This photograph was shot in Los Angeles in 1889. Within a decade, L.A.'s fifty-thousand-strong population will double, and all of the primary growth-drivers are represented in this frame. Namely: the railroad, real estate, and the conjuring that historian Kevin Starr describes as "studied self-invention and exotic possibilities.

The workers posing for the camera are moving a mature palm tree to the front of Arcade Station, Southern Pacific Railroad's (SPRR) new transcontinental terminus. Shortly before the picture was taken, the area under scrutiny had been the Wolfskill family citrus grove. William Wolfskill had originated the Valencia orange, but by the time represented in this image, he is dead and his children have given part of the grove to Southern Pacific and subdivided the rest for sale.

All of this is here, but what we're really looking at is the positioning of a weapon in a process of deterritorialization and reterritorialization; the positioning of an incendiary device that will help to clear-burn what's left of L.A.'s Spanish-speaking power base and make more room for the white Anglos.

Beginning in the 1870s, Southern Pacific Railroad funded elaborate advertising campaigns that were intended to transform the public's perception of Southern California. Most particularly, the railroad wanted to persuade prosperous Americans from the Midwest and the East Coast that California was neither a wild frontier nor the rough mining society of the Gold Rush era, but a fertile, semi-tropical wonderland.

To this end, Southern Pacific published pamphlets, advertisements, and tracts, including Semi-Tropic magazine, and sent trains full of local produce and live trees across the country. The expansive marketing quickly wove Southern California into the public imaginary as a place abundant with palm trees and semi-tropical fruit. And our palm tree, the first sight that visitors saw on setting foot into Los Angeles, served to substantiate the Semi-Tropic propaganda.
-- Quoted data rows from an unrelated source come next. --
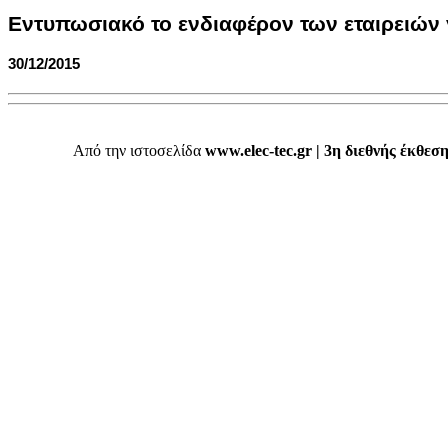
Εντυπωσιακό το ενδιαφέρον των εταιρειών 
30/12/2015
Από την ιστοσελίδα
www.elec-tec.gr | 3η διεθνής έκθε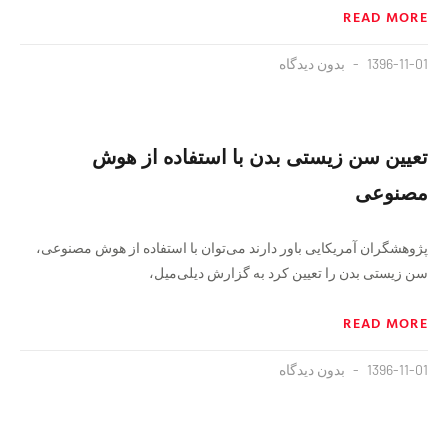
READ MORE
1396-11-01
بدون دیدگاه
تعیین سن زیستی بدن با استفاده از هوش
مصنوعی
پژوهشگران آمریکایی باور دارند می‌توان با استفاده از هوش مصنوعی،
سن زیستی بدن را تعیین کرد به گزارش دیلی‌میل،
READ MORE
1396-11-01
بدون دیدگاه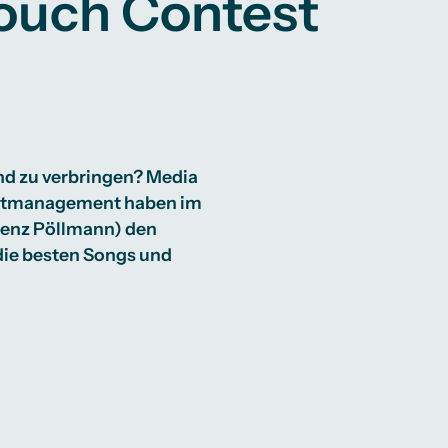
Couch Contest
d zu verbringen? Media
entmanagement haben im
renz Pöllmann) den
die besten Songs und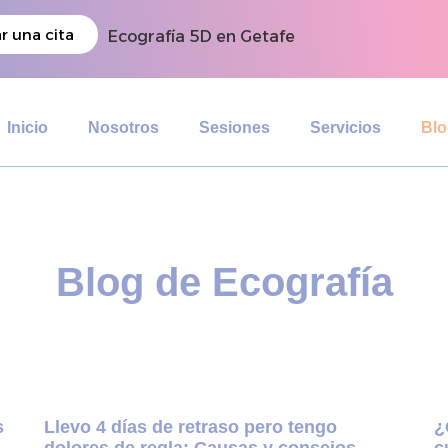
r una cita
Ecografía 5D en Getafe
Inicio
Nosotros
Sesiones
Servicios
Bl
Blog de Ecografía
s
Llevo 4 días de retraso pero tengo
¿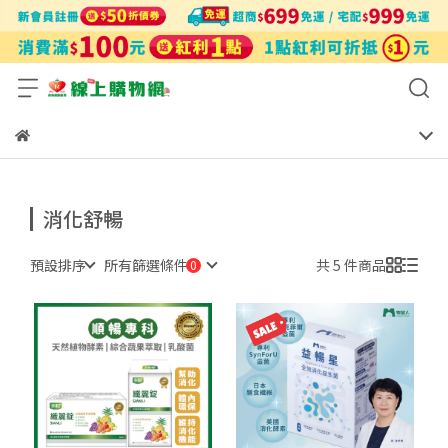
消化舒暢
預設排序
所有篩選條件
共 5 件商品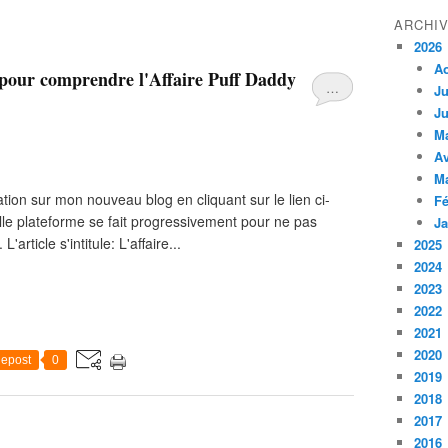
ARCHI
2026
A
 pour comprendre l'Affaire Puff Daddy
…
Ju
Ju
M
Av
M
cation sur mon nouveau blog en cliquant sur le lien ci-
Fé
le plateforme se fait progressivement pour ne pas
Ja
'article s'intitule: L'affaire...
2025
2024
2023
2022
2021
2020
epost
0
2019
2018
2017
2016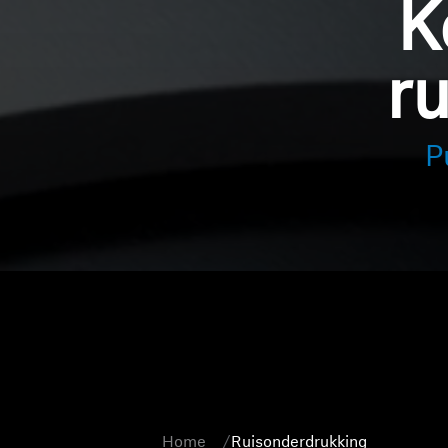
K
r
P
Home
Ruisonderdrukking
However, there was a problem. While the propaganda of the 1870s had led visitors and prospective affluent settlers to require palm trees of Southern California, by 1889 SPRR had calibrated the propaganda to a different narrative. For there was something rather louche in earlier Anglo perceptions of the tropics, something a little too fecund perhaps; something that historian Douglas Casaux Sackman describes as "a wild, defiant luxuriance, which could never be subdued by industry."ii

Perhaps this is why our Semi-Tropic tree had to be fenced in - not merely to protect it from passing traffic, but to subdue the metaphor and render it safe?

It is almost certainly the reason why Southern Pacific began to shift its marketing emphasis away from tropicality. In this advertisement of 1876, for example, California was already being depicted as a cornucopia - a symbol of abundance from classical antiquity that would have been reassuringly familiar to SPRR's intended audiences - in which a pear and a peach improbably dwarf a (tropical) pineapple.

Although the palm tree and its tropical referent did not go away, like the pineapple their stature diminished. By the time California's State Legislature appropriated $300,000 for "the purpose of displaying the products of California at Chicago," SPRR had successfully positioned California as a fruitful, cultivated garden; a place of abundance rather than of potential abandon.

In the California Building at the Chicago World's Fair - also known as the World's Columbian Exposition - "exhibits in pomology, floriculture, horticulture, and arboriculture" were "the wonder and admiration of all nations." The exhibitors kept up "a continual fruit display, something that has never been attempted at any fair before,"iii and the State represented itself as a young white woman striding forth across the palms.

Bristling with neo-classical and agricultural symbols - including a liberty cap, a star-topped crown, an olive branch, a shield featuring Minerva Goddess of Wisdom, ears of wheat and corn, and bunches of grapes - Rupert Schmid's sculpture (above) exemplified the subjugation of all that was "tropic" to the apparent order and values of Western Europe's classical heritage.

A similarly star-topped incarnation strides forth in American Progress, John Gast's widely reproduced allegory of Manifest Destiny, painted in 1872. Here Columbia, the female personification of America, leads "civilization" west, stringing telegraph wire as she goes, and chasing the country's native residents out of the frame.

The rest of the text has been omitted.